- **WHAT YOU WILL DO**: After locating the line that contains "資源中心 (771, 179)" in the records below, write out exactly that line and each line after it through the one that contains "主頁 (614, 1472)", and nothing else.

- **INFORMATION PROVIDED**:
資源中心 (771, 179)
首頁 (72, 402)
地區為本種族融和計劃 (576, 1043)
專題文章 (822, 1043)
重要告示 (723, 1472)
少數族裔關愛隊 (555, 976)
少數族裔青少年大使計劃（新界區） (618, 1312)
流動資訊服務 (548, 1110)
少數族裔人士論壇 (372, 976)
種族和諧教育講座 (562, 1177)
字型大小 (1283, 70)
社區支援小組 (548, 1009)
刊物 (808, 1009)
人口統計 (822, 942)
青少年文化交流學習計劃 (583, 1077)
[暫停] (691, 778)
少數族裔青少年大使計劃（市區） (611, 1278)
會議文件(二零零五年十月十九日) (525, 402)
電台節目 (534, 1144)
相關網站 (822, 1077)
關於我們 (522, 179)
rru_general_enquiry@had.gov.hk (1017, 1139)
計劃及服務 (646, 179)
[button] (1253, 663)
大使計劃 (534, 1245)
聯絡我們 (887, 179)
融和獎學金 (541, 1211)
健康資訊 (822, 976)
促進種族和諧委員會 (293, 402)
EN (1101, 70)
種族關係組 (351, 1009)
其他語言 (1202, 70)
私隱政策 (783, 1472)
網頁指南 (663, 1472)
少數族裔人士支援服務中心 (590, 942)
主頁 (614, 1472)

* * *

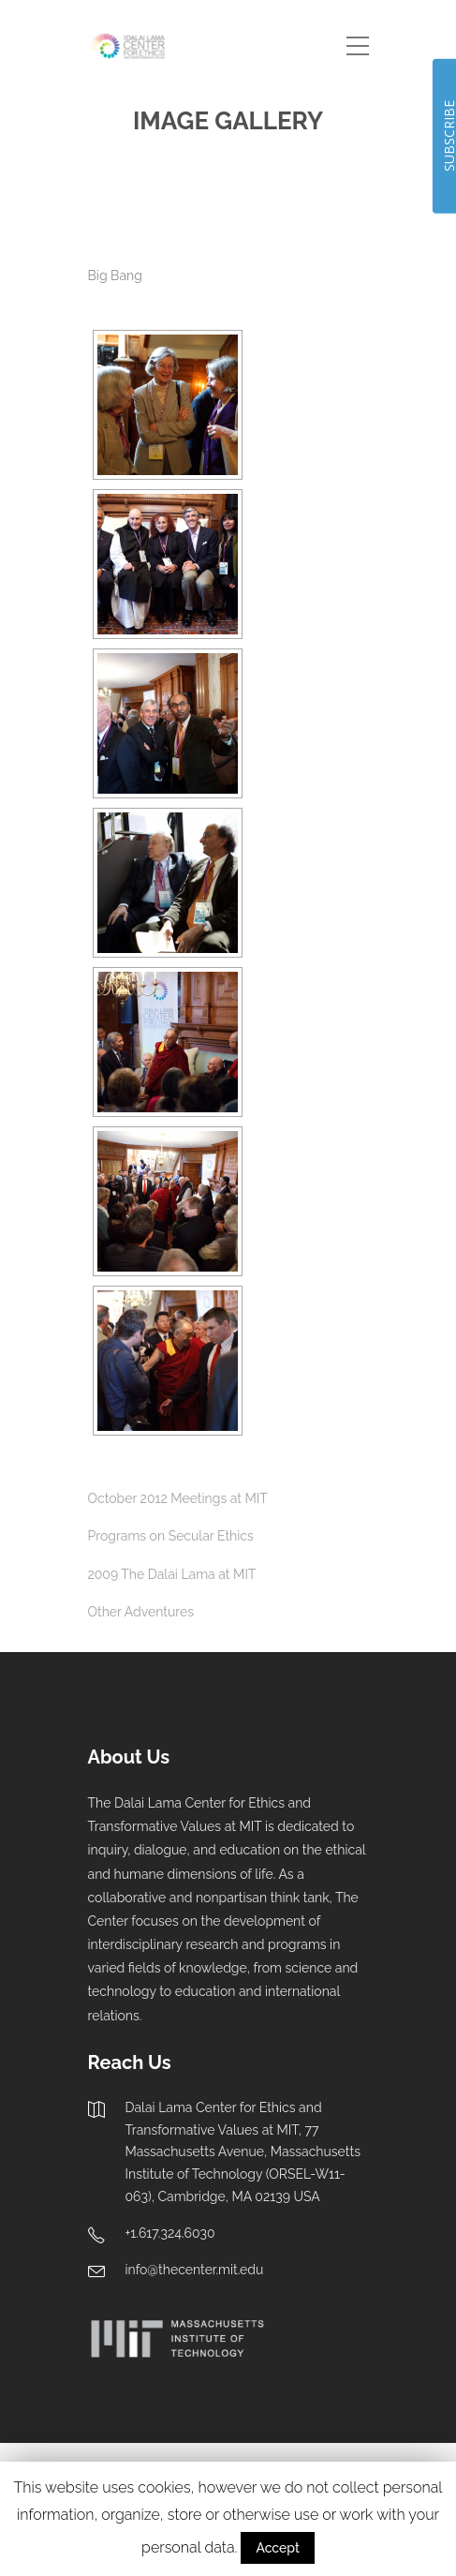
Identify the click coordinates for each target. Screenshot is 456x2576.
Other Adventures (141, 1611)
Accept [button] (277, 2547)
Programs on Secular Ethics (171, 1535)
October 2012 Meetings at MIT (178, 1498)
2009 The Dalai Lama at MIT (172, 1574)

- **TASK ANSWER**:
資源中心 (771, 179)
首頁 (72, 402)
地區為本種族融和計劃 (576, 1043)
專題文章 (822, 1043)
重要告示 (723, 1472)
少數族裔關愛隊 (555, 976)
少數族裔青少年大使計劃（新界區） (618, 1312)
流動資訊服務 (548, 1110)
少數族裔人士論壇 (372, 976)
種族和諧教育講座 (562, 1177)
字型大小 (1283, 70)
社區支援小組 (548, 1009)
刊物 (808, 1009)
人口統計 (822, 942)
青少年文化交流學習計劃 (583, 1077)
[暫停] (691, 778)
少數族裔青少年大使計劃（市區） (611, 1278)
會議文件(二零零五年十月十九日) (525, 402)
電台節目 (534, 1144)
相關網站 (822, 1077)
關於我們 (522, 179)
rru_general_enquiry@had.gov.hk (1017, 1139)
計劃及服務 (646, 179)
[button] (1253, 663)
大使計劃 (534, 1245)
聯絡我們 (887, 179)
融和獎學金 (541, 1211)
健康資訊 (822, 976)
促進種族和諧委員會 (293, 402)
EN (1101, 70)
種族關係組 (351, 1009)
其他語言 (1202, 70)
私隱政策 (783, 1472)
網頁指南 (663, 1472)
少數族裔人士支援服務中心 (590, 942)
主頁 (614, 1472)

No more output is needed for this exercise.